EXERCISE DIRECTIONS – Look through the records below, and whenever a line contains "mentor", copy it.

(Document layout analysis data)
+---+

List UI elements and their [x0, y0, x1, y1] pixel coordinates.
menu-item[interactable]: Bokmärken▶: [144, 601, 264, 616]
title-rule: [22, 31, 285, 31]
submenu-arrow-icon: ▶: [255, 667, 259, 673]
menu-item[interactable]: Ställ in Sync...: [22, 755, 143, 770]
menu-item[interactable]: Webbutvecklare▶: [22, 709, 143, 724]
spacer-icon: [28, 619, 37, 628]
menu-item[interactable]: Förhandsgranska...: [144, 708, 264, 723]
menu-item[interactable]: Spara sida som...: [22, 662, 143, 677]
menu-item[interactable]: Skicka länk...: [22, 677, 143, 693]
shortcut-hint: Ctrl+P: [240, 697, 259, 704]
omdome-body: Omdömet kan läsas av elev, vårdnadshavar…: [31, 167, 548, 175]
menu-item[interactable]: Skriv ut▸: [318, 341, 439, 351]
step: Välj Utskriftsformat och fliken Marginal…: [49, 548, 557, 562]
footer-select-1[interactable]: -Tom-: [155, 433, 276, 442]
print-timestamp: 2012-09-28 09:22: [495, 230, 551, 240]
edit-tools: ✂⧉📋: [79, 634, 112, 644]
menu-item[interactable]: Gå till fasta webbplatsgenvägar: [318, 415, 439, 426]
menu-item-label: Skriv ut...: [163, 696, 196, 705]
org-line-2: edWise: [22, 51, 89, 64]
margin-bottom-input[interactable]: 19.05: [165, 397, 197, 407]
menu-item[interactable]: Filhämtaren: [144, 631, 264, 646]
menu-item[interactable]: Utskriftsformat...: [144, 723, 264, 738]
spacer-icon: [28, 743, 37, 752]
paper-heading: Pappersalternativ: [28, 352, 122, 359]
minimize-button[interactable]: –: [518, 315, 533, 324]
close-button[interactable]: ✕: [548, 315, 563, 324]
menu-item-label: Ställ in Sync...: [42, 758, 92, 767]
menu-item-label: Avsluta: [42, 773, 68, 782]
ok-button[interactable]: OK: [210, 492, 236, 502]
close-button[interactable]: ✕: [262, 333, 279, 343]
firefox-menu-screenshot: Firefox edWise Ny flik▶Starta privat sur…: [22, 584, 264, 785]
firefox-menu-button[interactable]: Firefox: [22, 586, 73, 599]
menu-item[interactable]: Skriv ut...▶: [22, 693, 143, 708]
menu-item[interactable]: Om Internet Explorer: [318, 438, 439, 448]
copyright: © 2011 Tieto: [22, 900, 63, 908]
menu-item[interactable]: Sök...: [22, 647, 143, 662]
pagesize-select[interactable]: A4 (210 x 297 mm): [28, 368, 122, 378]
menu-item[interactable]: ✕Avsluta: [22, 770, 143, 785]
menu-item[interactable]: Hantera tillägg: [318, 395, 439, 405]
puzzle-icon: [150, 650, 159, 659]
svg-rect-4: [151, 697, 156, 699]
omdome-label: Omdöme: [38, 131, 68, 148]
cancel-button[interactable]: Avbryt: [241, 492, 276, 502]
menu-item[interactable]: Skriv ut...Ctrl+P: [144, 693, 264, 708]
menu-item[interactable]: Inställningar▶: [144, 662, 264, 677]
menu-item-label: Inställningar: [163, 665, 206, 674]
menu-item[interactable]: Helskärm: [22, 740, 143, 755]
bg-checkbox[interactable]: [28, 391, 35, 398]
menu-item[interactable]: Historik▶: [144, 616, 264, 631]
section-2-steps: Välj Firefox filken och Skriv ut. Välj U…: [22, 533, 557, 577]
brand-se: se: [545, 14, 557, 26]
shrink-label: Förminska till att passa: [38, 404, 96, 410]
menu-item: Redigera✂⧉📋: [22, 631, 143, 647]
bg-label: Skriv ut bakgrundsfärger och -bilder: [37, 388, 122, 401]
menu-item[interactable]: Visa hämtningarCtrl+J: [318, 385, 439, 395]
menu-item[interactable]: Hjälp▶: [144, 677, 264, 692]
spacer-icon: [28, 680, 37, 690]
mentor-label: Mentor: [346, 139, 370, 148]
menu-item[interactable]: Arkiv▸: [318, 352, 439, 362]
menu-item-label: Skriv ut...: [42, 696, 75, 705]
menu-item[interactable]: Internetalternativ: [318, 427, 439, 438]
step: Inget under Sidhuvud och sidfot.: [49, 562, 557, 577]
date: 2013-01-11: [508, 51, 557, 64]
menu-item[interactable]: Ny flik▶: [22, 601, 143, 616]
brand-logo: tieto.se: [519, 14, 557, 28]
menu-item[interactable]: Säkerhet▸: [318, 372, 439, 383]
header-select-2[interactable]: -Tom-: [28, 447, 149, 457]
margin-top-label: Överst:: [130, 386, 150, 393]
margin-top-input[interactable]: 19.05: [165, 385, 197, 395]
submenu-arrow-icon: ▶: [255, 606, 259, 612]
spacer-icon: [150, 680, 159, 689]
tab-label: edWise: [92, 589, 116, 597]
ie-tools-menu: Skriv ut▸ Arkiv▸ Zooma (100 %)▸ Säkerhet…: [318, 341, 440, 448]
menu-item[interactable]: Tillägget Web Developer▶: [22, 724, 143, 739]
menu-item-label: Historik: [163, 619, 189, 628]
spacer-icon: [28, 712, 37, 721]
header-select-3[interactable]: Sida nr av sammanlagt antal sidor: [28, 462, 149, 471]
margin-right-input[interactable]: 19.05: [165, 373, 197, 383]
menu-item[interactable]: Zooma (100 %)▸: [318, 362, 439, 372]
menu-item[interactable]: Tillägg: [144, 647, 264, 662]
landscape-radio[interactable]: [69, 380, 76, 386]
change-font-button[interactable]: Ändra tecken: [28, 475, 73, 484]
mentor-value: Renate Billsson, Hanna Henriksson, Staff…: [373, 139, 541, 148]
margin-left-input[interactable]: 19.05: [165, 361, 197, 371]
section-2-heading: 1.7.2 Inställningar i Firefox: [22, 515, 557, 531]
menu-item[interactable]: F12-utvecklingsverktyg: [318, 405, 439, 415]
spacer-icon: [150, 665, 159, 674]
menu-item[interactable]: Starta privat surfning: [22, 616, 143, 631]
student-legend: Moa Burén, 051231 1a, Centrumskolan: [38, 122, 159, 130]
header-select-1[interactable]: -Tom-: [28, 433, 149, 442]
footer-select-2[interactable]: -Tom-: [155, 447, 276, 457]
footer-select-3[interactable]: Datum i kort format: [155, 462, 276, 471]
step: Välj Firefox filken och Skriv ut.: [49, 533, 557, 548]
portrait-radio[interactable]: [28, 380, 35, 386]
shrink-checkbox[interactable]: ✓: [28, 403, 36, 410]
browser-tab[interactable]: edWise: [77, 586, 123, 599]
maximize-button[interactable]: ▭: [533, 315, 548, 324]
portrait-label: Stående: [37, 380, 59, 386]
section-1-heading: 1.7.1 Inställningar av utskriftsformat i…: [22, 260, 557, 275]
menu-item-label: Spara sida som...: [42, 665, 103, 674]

+---+

FINISHED EXERCISE –
mentor-label: Mentor: [346, 139, 370, 148]
mentor-value: Renate Billsson, Hanna Henriksson, Staff…: [373, 139, 541, 148]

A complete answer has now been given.